Filter material from a source such as a filter tow assembly is advanced toward the forming device. Accordingly, an inlet of the forming device is connected to a terminating end of the filter material feed path. The forming device is adapted to form the filter material into a continuous bar-shaped filter body and with an outlet for supplying the formed continuous filter body for further processing. The forming device comprises a tubular element adapted to allow filter material to pass therethrough to form the filter material into the continuous filter body. The tubular element may be funnel-shaped at the inlet to facilitate insertion of the filter material. The inner walls of the tubular element preferably define the outer surface of the continuous filter body and preferably determine, among others, its diameter. The inner walls of the tubular element “compress” the filter material into a bar. Furthermore, in order to make the filter material rigid and have an essentially constant shape, a heat source adapted to heat the filter material passing through the tubular element may also be provided, so that the possibly present binding material, such as the plasticizer possibly present in the filter material, provides the bond between the fibers of the filter material. Plasticizers are additives that increase the plasticity or flowability of a material.

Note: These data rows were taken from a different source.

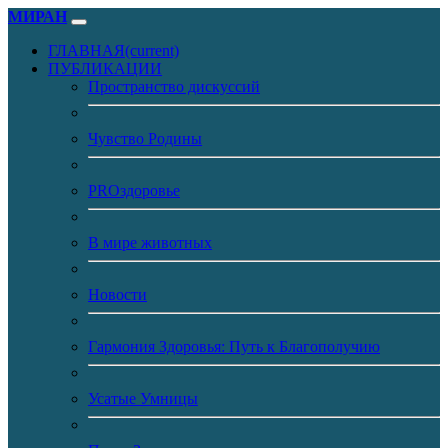
МИРАН
ГЛАВНАЯ
(current)
ПУБЛИКАЦИИ
Пространство дискуссий
Чувство Родины
PROздоровье
В мире животных
Новости
Гармония Здоровья: Путь к Благополучию
Усатые Умницы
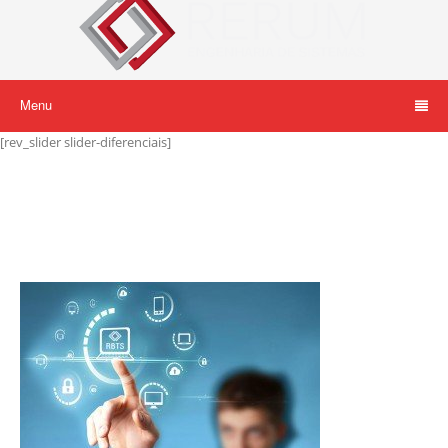
Menu
[rev_slider slider-diferenciais]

The heat source could be, for example, a microwave source, an infrared source, or a steam source such as water vapor. The steam source may have a temperature of more than about 120 degrees Celsius, for example more than about 200 degrees Celsius. The selection of the source depends on the type of plasticizer and the way in which the plasticizer can be activated. Preferably, the filter material is heated to a temperature of at least about 30 degrees Celsius, preferably at least about 35 degrees Celsius, preferably at least about 40 degrees Celsius.

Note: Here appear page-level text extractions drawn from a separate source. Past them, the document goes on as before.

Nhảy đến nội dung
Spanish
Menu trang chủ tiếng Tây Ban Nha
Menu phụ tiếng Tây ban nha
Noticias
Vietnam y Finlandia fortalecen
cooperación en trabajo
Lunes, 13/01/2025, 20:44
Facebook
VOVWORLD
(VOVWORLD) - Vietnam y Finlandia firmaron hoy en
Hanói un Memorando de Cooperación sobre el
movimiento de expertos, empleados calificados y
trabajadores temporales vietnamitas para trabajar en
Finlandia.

In order to form the hollow tubular portion in the filter rod, the forming device comprises a rod-shaped element. The rod-shaped element is arranged at least partially within the tubular element such that the outer walls of the rod-shaped element preferably define the inner surface of the continuous filter body, i.e., the inner surface of the hollow tubular portion of the filter rod. Thus, the outer walls of the rod-shaped element determine the diameter of the hollow tubular portion in the filter rod. The outer walls of the rod-shaped element “compress” the filter material into a rod. The rod-shaped element is provided within the tubular element such that the filter material is compressed or sandwiched between the inner walls of the tubular element and the outer walls of the rod-shaped element.

The rod-shaped element may comprise a heating element for heating the rod-shaped element. By heating the rod-shaped element, the filter material may be rendered rigid and of essentially constant shape as described with reference to the heating element of the tubular element. The heating element is provided such that the possibly present bonding material, such as the plasticizer possibly present within the filter material, provides the bond between the fibers of the filter material. The heating element in the rod-shaped element may be provided instead of or additional to the heating element in the tubular element. The heating element in the rod-shaped element may heat the hollow filter rod originating from the inner surface of the hollow tubular portion of the filter rod. The heating element in the tubular element, on the other hand, may heat the hollow filter rod originating from the outside of the filter rod. Advantageously, both the rod-shaped element and the tubular element comprise heating elements for uniformly heating the hollow filter rod.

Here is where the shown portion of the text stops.